# custom homes trim paint advice needed



## azzurri (Feb 27, 2014)

Hello everyone, been painting in new home construction for several years, mainly in custom homes. My question is I need a good product for trim. Primer and finish. I have been using GP primer for years and its decent stuff but very hard to sand and not as smooth as oil lol. For finish I have been using cornado semi gloss or HP2000. Results are ok but I would like a lot better. Curious too see what others are using preferably latex or hybrids. Unfortanetly my builders are all into the new green scene and oil is not an option. Also I spray all trim and doors. Thank you in advance.


----------



## BC_Painter (Feb 14, 2010)

I use HP2000

Coverstain is my go-to primer, but no oil means you'll have to talk to your GP rep about a different option.


----------



## azzurri (Feb 27, 2014)

Are u getting a nice smooth finish with the HP2000?


----------



## Toolnut (Nov 23, 2012)

For finish if you have the time to wait to re-coat Advance is great for trim. If time is a factor pro classic. I feel both are good sprayable. I really like the advance a little better for spraying but sometimes the slow dry time can become a factor.


----------



## azzurri (Feb 27, 2014)

Anyone use manor hall or sw sologloss?
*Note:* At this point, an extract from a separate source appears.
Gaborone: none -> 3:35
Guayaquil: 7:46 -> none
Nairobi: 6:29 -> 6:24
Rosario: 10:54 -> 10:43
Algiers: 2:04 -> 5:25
Have a couple reps trying to sell me on it


----------



## skinne9 (Nov 21, 2009)

Advantage 900


----------



## ejs (Nov 4, 2011)

Monamel s/g, 310 tip for doors (especially metal), base, crown. XP 2000 and the K&B are also very good, I think they are almost the same product.


----------



## azzurri (Feb 27, 2014)

ejs said:


> Monamel s/g, 310 tip for doors (especially metal), base, crown. XP 2000 and the K&B are also very good, I think they are almost the same product.
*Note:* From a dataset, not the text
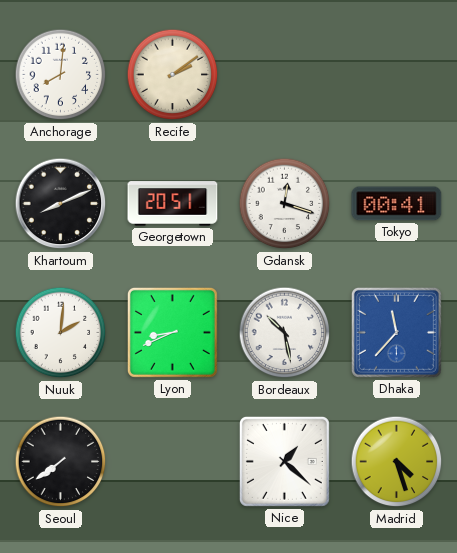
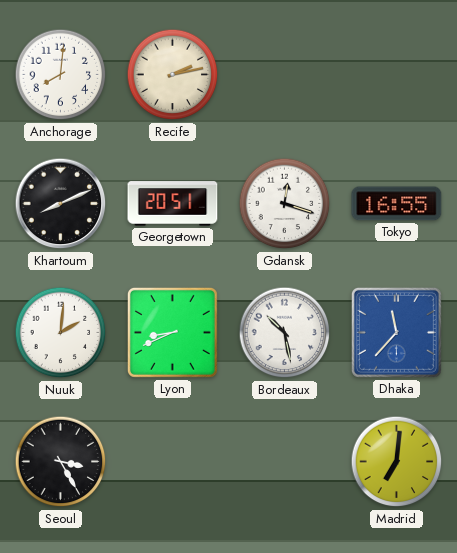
Recife: 2:09 -> 2:13
Tokyo: 00:41 -> 16:55
Seoul: 7:39 -> 3:25
Nice: 1:22 -> none
Madrid: 4:27 -> 7:01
I heard about the monamel from my sales rep. Is it water (easy) cleanup? And is it a smoother finish then the hp2000


----------



## BC_Painter (Feb 14, 2010)

azzurri said:


> Are u getting a nice smooth finish with the HP2000?


I can get a nice smooth finish spraying just about anything


----------



## azzurri (Feb 27, 2014)

BC_Painter said:


> I can get a nice smooth finish spraying just about anything


What primer are you using under the monamel?


----------



## mattpaints82 (Mar 7, 2013)

We use SW fastcoat gloss or superpaint semi-gloss, with some xim of course. Does a nice finish when spraying with our titan 440 multifinish. However we have been thinking about trying farrel-calhoon, a new regional paint company.


----------



## azzurri (Feb 27, 2014)

Thanks for the great advice. Just got a great deal on the ppg manor hall but I read it was reformulated with the timeless and not that good anymore. Any feedback on this product from peple who have used it recently would be great and also what tip are they using to spary it. My go to tips are 210, 310 or 211 .


----------



## BC_Painter (Feb 14, 2010)

I recently used manor hall on a job.

It was a nice hard finish, but the walls seemed to feel almost slightly rough compared the the really smooth finish I typically get, nothing the customer complained about, but it was noticable. Otherwise it was fine.

I use coverstain under my monamel too. It flowed out pretty nicely. I prefer cabinet coat though.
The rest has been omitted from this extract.